The problem. Render every line of the data exactly as written, and leave out the pictures.

Source material.
┌──

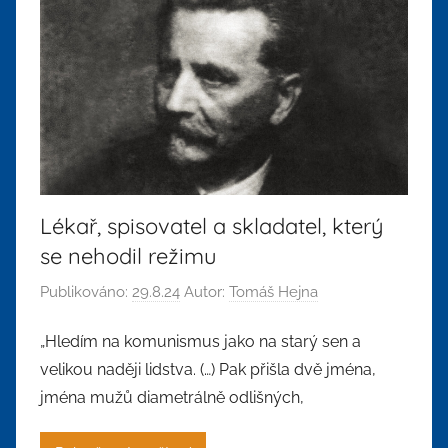
Lékař, spisovatel a skladatel, který
se nehodil režimu
Publikováno:
29.8.24
Autor:
Tomáš Hejna
„Hledím na komunismus jako na starý sen a
velikou naději lidstva. (…) Pak přišla dvě jména,
jména mužů diametrálně odlišných,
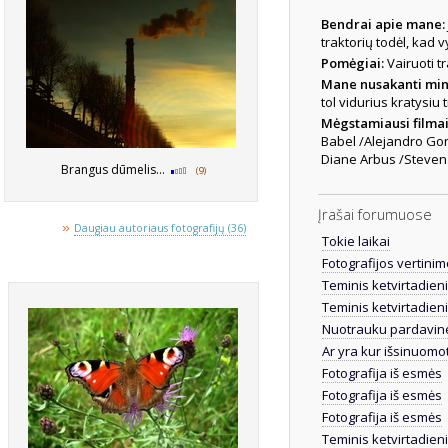
Bendrai apie mane:
traktorių todėl, kad 
Pomėgiai:
Vairuoti t
Mane nusakanti min
tol vidurius kratysiu 
Mėgstamiausi filma
Babel /Alejandro Gon
Diane Arbus /Steven
Brangus dūmelis...
(9)
Įrašai forumuose
»
Daugiau autoriaus fotografijų (36)
Tokie laikai
Fotografijos vertinimo
Teminis ketvirtadien
Teminis ketvirtadien
Nuotrauku pardavine
Ar yra kur išsinuomo
Fotografija iš esmės
Fotografija iš esmės
Fotografija iš esmės
Teminis ketvirtadien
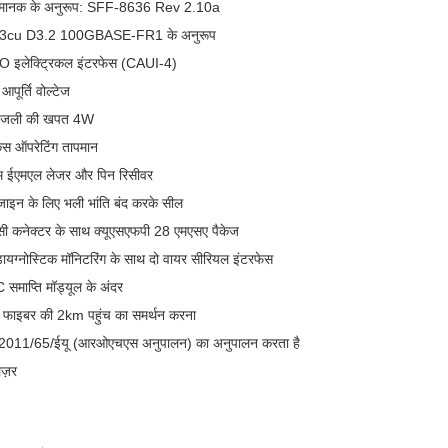
ानक के अनुरूप: SFF-8636 Rev 2.10a
.3cu D3.2 100GBASE-FR1 के अनुरूप
I/O इलेक्ट्रिकल इंटरफेस (CAUI-4)
ूर्ति वोल्टेज
िजली की खपत 4W
स ऑपरेटिंग तापमान
 ईएमएल लेजर और पिन रिसीवर
ाइन के लिए भली भांति बंद करके सील
एलसी कनेक्टर के साथ क्यूएसएफपी 28 एमएसए पैकेज
यग्नोस्टिक मॉनिटरिंग के साथ दो वायर सीरियल इंटरफेस
माप्ति मॉड्यूल के अंदर
 फाइबर की 2km पहुंच का समर्थन करना
देश 2011/65/ईयू (आरओएचएस अनुपालन) का अनुपालन करता है
ेज़र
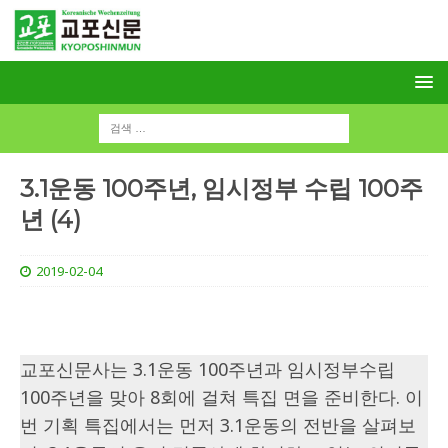
3.1운동 100주년, 임시정부 수립 100주
년 (4)
2019-02-04
교포신문사는 3.1운동 100주년과 임시정부수립
100주년을 맞아 8회에 걸쳐 특집 면을 준비한다. 이
번 기획 특집에서는 먼저 3.1운동의 전반을 살펴보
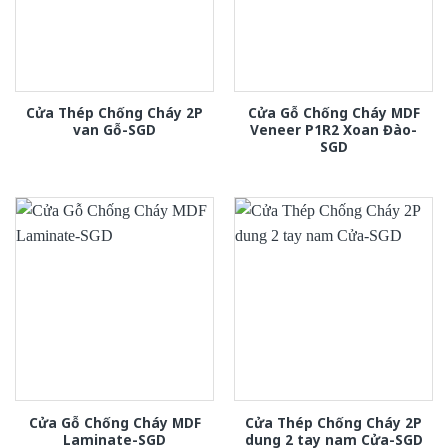
Cửa Thép Chống Cháy 2P
Cửa Gỗ Chống Cháy MDF
van Gỗ-SGD
Veneer P1R2 Xoan Đào-
SGD
Cửa Gỗ Chống Cháy MDF
Cửa Thép Chống Cháy 2P
Laminate-SGD
dung 2 tay nam Cửa-SGD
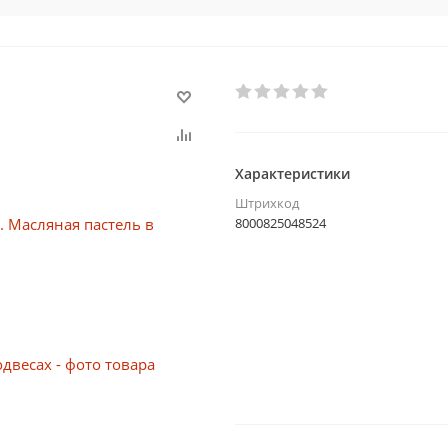
Характеристики
Штрихкод
8000825048524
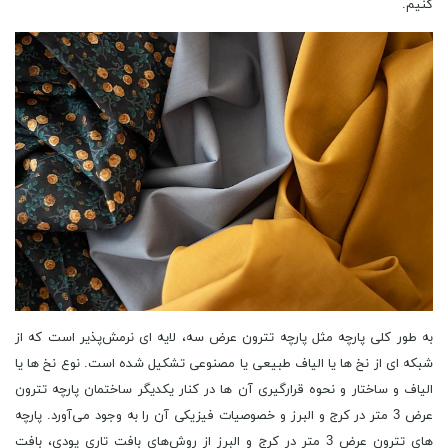
کنیم.
به طور کلی پارچه مثل پارچه تترون عرض سه، لایه ‌ای نرمش‌پذیر است که از
شبکه ‌ای از نخ‌ ها یا الیاف طبیعی یا مصنوعی تشکیل شده ‌است. نوع نخ ‌ها یا
الیاف و ساختار و نحوه قرارگیری آن‌ ها در کنار یکدیگر ساختمان پارچه تترون
عرض 3 متر در کرج و البرز و خصوصیات فیزیکی آن را به‌ وجود می‌آورد. پارچه
های تترون عرض 3 متر در کرج و البرز از روش‌های بافت تاری پودی، بافت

└──

Written response.
Lékař, spisovatel a skladatel, který
se nehodil režimu
Publikováno:
29.8.24
Autor:
Tomáš Hejna
„Hledím na komunismus jako na starý sen a
velikou naději lidstva. (…) Pak přišla dvě jména,
jména mužů diametrálně odlišných,
Bendrai apie mane:
traktorių todėl, kad 
Pomėgiai:
Vairuoti t
Mane nusakanti min
tol vidurius kratysiu 
Mėgstamiausi filma
Babel /Alejandro Gon
Diane Arbus /Steven
Brangus dūmelis...
(9)
Įrašai forumuose
»
Daugiau autoriaus fotografijų (36)
Tokie laikai
Fotografijos vertinimo
Teminis ketvirtadien
Teminis ketvirtadien
Nuotrauku pardavine
Ar yra kur išsinuomo
Fotografija iš esmės
Fotografija iš esmės
Fotografija iš esmės
Teminis ketvirtadien
ानक के अनुरूप: SFF-8636 Rev 2.10a
.3cu D3.2 100GBASE-FR1 के अनुरूप
I/O इलेक्ट्रिकल इंटरफेस (CAUI-4)
ूर्ति वोल्टेज
िजली की खपत 4W
स ऑपरेटिंग तापमान
 ईएमएल लेजर और पिन रिसीवर
ाइन के लिए भली भांति बंद करके सील
एलसी कनेक्टर के साथ क्यूएसएफपी 28 एमएसए पैकेज
यग्नोस्टिक मॉनिटरिंग के साथ दो वायर सीरियल इंटरफेस
माप्ति मॉड्यूल के अंदर
 फाइबर की 2km पहुंच का समर्थन करना
देश 2011/65/ईयू (आरओएचएस अनुपालन) का अनुपालन करता है
ेज़र
3.1운동 100주년, 임시정부 수립 100주
년 (4)
2019-02-04
교포신문사는 3.1운동 100주년과 임시정부수립
100주년을 맞아 8회에 걸쳐 특집 면을 준비한다. 이
번 기획 특집에서는 먼저 3.1운동의 전반을 살펴보
Cửa Thép Chống Cháy 2P
Cửa Gỗ Chống Cháy MDF
van Gỗ-SGD
Veneer P1R2 Xoan Đào-
SGD
Cửa Gỗ Chống Cháy MDF
Cửa Thép Chống Cháy 2P
Laminate-SGD
dung 2 tay nam Cửa-SGD
Характеристики
Штрихкод
8000825048524
کنیم.
به طور کلی پارچه مثل پارچه تترون عرض سه، لایه ‌ای نرمش‌پذیر است که از
شبکه ‌ای از نخ‌ ها یا الیاف طبیعی یا مصنوعی تشکیل شده ‌است. نوع نخ ‌ها یا
الیاف و ساختار و نحوه قرارگیری آن‌ ها در کنار یکدیگر ساختمان پارچه تترون
عرض 3 متر در کرج و البرز و خصوصیات فیزیکی آن را به‌ وجود می‌آورد. پارچه
های تترون عرض 3 متر در کرج و البرز از روش‌های بافت تاری پودی، بافت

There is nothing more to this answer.